Gewandert sind wir auf dem E5, dem Europawanderweg Nr. 5, der von Konstanz bis nach Venedig führt. Unsere Strecke war zwar nicht so lang, aber bis wir an der Braunschweiger Hütte, in der wir übernachten wollten, angekommen waren, haben wir trotzdem vier Stunden gebraucht. Das könnte allerdings auch an dem Tempo von uns zwei unerfahrenen Wanderern gelegen haben, denn es ging fast die ganze Zeit relativ steil bergauf.

Teilweise waren zur Sicherheit Kletterhilfen wie Seile oder Eisengriffe in die Bergwand eingelassen, da es hauptsächlich nicht auf einem angelegten Weg, sondern auf Steinen, die von Natur aus dort liegen, den Berg hochging und man deswegen an gewissen Stellen nur durch diese Hilfen weiterkommt.

© DAV / Karl Dörnemann

Unsere „nette Wanderung“ wurde also schnell zu einer anstrengenden Klettertour und auch wenn das zwar Spaß gemacht hat, kann ich nicht leugnen, dass ich mich jedes Mal ein bisschen erschreckt habe, wenn ich auf einen etwas lockereren Stein getreten bin und dieser angefangen hat zu wackeln.

© DAV / Karl Dörnemann

Wer im Gegensatz zu meinem Vater keine Höhenangst hat und auch mal so eine Bergwanderung ausprobieren möchte, sollte außerdem genug Wasser mitnehmen – ich hatte schon Probleme, mir meine 1,5 Liter richtig einzuteilen und wie mein Vater die vier Stunden Wanderung mit einer halb so großen Flasche überlebt hat, weiß ich ehrlich gesagt nicht. Trotzdem haben auch wir es – zwar etwas später und bei weitem nicht mehr so energiegeladen wie der Rest der Wandergruppe – an unser Ziel, die Braunschweiger Hütte, welche mit 2759 Metern die höchstgelegene Unterkunft des E5 ist, geschafft.

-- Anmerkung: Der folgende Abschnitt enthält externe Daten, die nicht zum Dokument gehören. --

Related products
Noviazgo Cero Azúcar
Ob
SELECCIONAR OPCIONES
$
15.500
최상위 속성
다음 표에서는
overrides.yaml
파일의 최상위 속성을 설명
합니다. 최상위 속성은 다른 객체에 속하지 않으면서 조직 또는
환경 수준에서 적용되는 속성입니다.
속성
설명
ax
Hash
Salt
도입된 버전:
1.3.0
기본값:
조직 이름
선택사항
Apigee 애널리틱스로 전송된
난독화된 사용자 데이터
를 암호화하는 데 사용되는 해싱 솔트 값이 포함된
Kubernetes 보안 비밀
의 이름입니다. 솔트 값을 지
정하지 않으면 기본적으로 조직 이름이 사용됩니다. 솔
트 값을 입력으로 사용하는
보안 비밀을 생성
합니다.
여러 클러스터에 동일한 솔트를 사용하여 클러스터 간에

Was wir dabei gelernt haben: wandert immer in eurem eigenen Tempo, anstatt krampfhaft zu versuchen, als erste am Ziel anzukommen. Ihr habt so viel mehr von der Wanderung und die Hauptsache ist ja, dass man überhaupt ankommt, nicht wie schnell. Außerdem sollte man am nächsten Tag zumindest noch fit genug für den Abstieg sein, denn ansonsten gibt es außer einem Helikopter keine Möglichkeit, den Berg wieder herunterzukommen.

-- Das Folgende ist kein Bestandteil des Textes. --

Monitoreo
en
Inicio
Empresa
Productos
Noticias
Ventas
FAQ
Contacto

Was auf dem Berg besonders beeindruckend war, war die Sicht auf einen riesigen Gletscher, an dessen Gletscherwasser in Form von einem Gletscherbach wir schon zu Beginn der Wanderung entlang gewandert waren. Die Braunschweiger Hütte gewann nach ihrer Erbauung zunächst das Wasser aus Brunnen am Gletscherrand, die immer wieder tiefer angelegt wurden bis sie schließlich dennoch alle trocken liefen. Seitdem erfolgt die Wasserversorgung durch eine Quellfassung unterhalb des Pitztaler Jöchls, einem Übergang vom Pitztal ins Ötztal.

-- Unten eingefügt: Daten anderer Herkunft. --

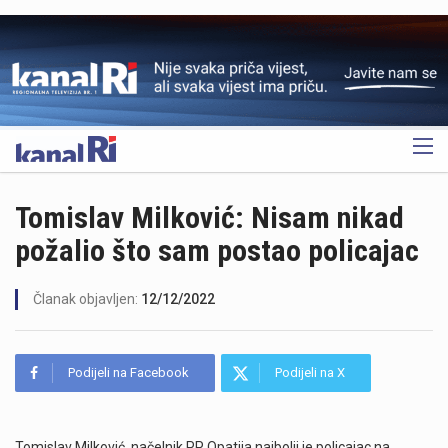
OGLAS
Tomislav Milković: Nisam nikad
požalio što sam postao policajac
Članak objavljen:
12/12/2022
Podijeli na Facebook
Podijeli na X
Tomislav Milković, načelnik PP Opatija najbolji je policajac na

Wer an die Alpen denkt, denkt vielleicht vor allem auch an das Skifahren und gerade in diesem Bereich wird gerade in den österreichischen Alpen viel geplant und diskutiert, denn die Betreiber der beiden Skigebiete „Pitztaler Gletscher“ und „Sölden – Rettenbachferner“ planen den Zusammenschluss zum größten Gletscherskigebiet Österreichs.

© DAV / Karl Dörnemann

Diese Zusammenschließung würde allerdings die unberührte Natur im Bereich um die Braunschweiger Hütte zerstören, und genau diese Natur ist es ja, die das Wandern dort so attraktiv macht. Und durch die großen Pläne, die unter anderem eine Gondelbahn und eine endgütige Pistenfläche von ungefähr 64 Hektar, also etwa 90 Fussballfeldern, umfassen, wäre dieses Projekt, welches etwa 120 Millionen Euro kosten soll auch nicht gerade billig. Der Deutsche Alpenverein, von dem einige Mitglieder auch mit uns gewandert sind, steht diesem Skigebiet also eher kritisch entgegen.

 

© DAV / Karl Dörnemann

Ohne Skier und ohne Gondelbahn, aber aufgrund der Höhe mit für Mitte Juli sonst eher ungewöhnlich viel Schnee, ging es am nächsten Tag für uns vor dem Abstieg erst mal noch ein Stück den Berg nach oben, wo wir mit der fantastischen Aussicht einer weißen Nebelwand belohnt wurden. Außerdem hatte es irgendwann angefangen zu schneien, die Steine und auch die teilweise vorhandenen Seile waren etwas rutschig, was mich als Anfängerin trotz meiner tollen – vorher unbenutzten – Wanderstiefel nochmal etwas nervös gemacht hat.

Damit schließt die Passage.